03/09/09

Sobre a tradução de "Tyger! Tyger! burning bright"

A tradução do primeiro verso do poema de William Blake, The Tyger (ver mais abaixo), levanta alguns problemas que merecem meditação. O verso diz Tyger! Tyger! burning bright. A tradução apresentada foi Tigre! Tigre! ardência luminosa. A opção foi tomar burning como substantivo adjectivado por bright, daí a opção por ardência luminosa. Enquanto adjectivo, a tradução literal de bright seria brilhante ou resplandecente, o que daria o seguinte verso: Tigre! Tigre! ardência brilhante/resplandecente. Esta opção pareceu-me poeticamente mais frágil do que a apresentada, pois a ardência luminosa contrasta fortemente com o segundo verso Nas florestas da noite (In the forests of the night).

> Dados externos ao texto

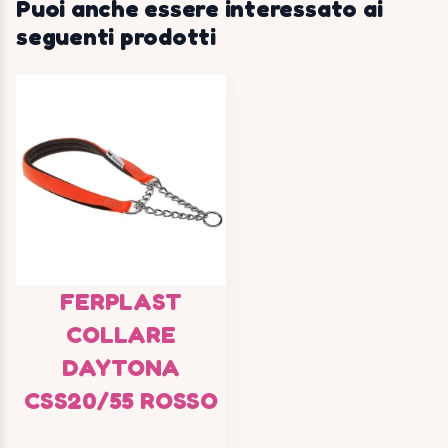
Puoi anche essere interessato ai
seguenti prodotti
FERPLAST
COLLARE
DAYTONA
CSS20/55 ROSSO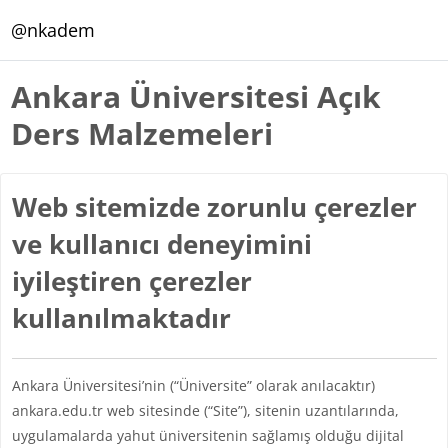
Ana içeriğe git
@nkadem
Ankara Üniversitesi Açık
Ders Malzemeleri
Web sitemizde zorunlu çerezler
ve kullanıcı deneyimini
iyileştiren çerezler
kullanılmaktadır
Ankara Üniversitesi’nin (“Üniversite” olarak anılacaktır)
ankara.edu.tr web sitesinde (“Site”), sitenin uzantılarında,
uygulamalarda yahut üniversitenin sağlamış olduğu dijital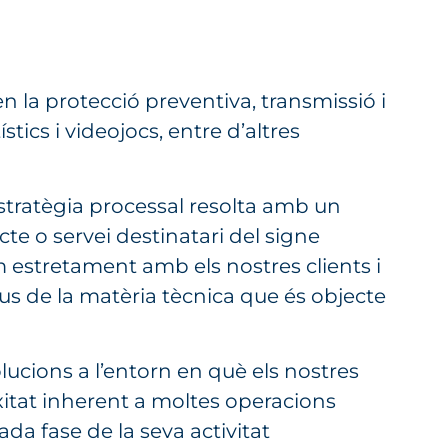
en la protecció preventiva, transmissió i
ics i videojocs, entre d’altres
stratègia processal resolta amb un
cte o servei destinatari del signe
rem estretament amb els nostres clients i
s de la matèria tècnica que és objecte
lucions a l’entorn en què els nostres
xitat inherent a moltes operacions
ada fase de la seva activitat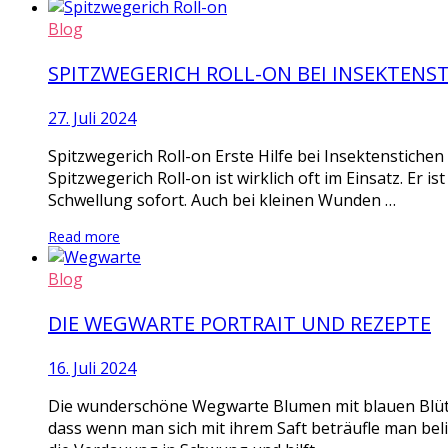
Blog
SPITZWEGERICH ROLL-ON BEI INSEKTENS
27. Juli 2024
Spitzwegerich Roll-on Erste Hilfe bei Insektenstiche
Spitzwegerich Roll-on ist wirklich oft im Einsatz. Er i
Schwellung sofort. Auch bei kleinen Wunden …
Read more
Blog
DIE WEGWARTE PORTRAIT UND REZEPTE
16. Juli 2024
Die wunderschöne Wegwarte Blumen mit blauen Blüten
dass wenn man sich mit ihrem Saft beträufle man bel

Traduzir burning por ardência implica várias coisas: 1.ª, ardência é a essência ou qualidade daquilo que arde; 2.ª a essência do que arde é luminosa e não apenas brilhante, o que significa que a essência se manifesta em sua luz, contrastando com a dupla negação da luz presente no segundo verso através dos substantivos florestas e noite, que reforçam a ideia de ausência de luz; 3.ª a expressão ardência luminosa (burning bright) tem um carácter metafórico em relação a Tigre. Podemos ler que o Tigre é uma ardência luminosa, ele não é um mero animal, nem uma mera coisa que arde e brilha, mas uma essência que faz com que o fogo e a luz sejam aquilo que são.

Foram estas as razões da tradução apresentada. Poderia ter seguido outro caminho e considerar burning e bright como dois adjectivos. A tradução seria, então, a seguinte: Tigre! Tigre! ardente luminoso (ou brilhante/resplandecente). Mas aqui perder-se-ia a força da metáfora anterior que reenvia para o domínio da essência. O tigre seria, nesta tradução, apenas um objecto puramente físico que arde e dá luz ou brilha.

Há, no entanto, uma outra tradução, menos literal, muito interessante. Vejamos os dois primeiros versos do poema: Tigre! Tigre! fogo que arde / Nas florestas da noite (Tyger! Tyger! burning bright / In the forests of the night). Esta tradução, por si só, parece-me menos interessante do que a apresentada, ganha, no entanto, um especial sentido dentro do contexto da língua e cultura portuguesas. A referência à metáfora camoniana, Amor é fogo que arde…, introduz um jogo semântico que revoluciona a compreensão de todo o poema de W. Blake. A predicação (fogo que arde) comum aos dois processos metafóricos (Amor é fogo que arde…; Tigre! Tigre! fogo que arde) permite fazer um curto-circuito interpretativo e apresentar o próprio tigre como uma metáfora do amor, e dessa forma ler de uma outra maneira o poema do autor romântico inglês. Prefiro a tradução de burning bright por ardência luminosa, mas traduzir por fogo que arde não deixa de abrir caminhos de leitura bem interessantes, nomeadamente para uma leitura que ponha em tensão o poema de William Blake com o de Camões. A literatura não é outra coisa senão este jogo de viagens intergalácticas.

1 comentário:

asymptotos disse...

Por que não "lume ardente"? Afinal "burning" está em uma posição tipicamente de adjetivo e esta opção mantém um certo lirismo.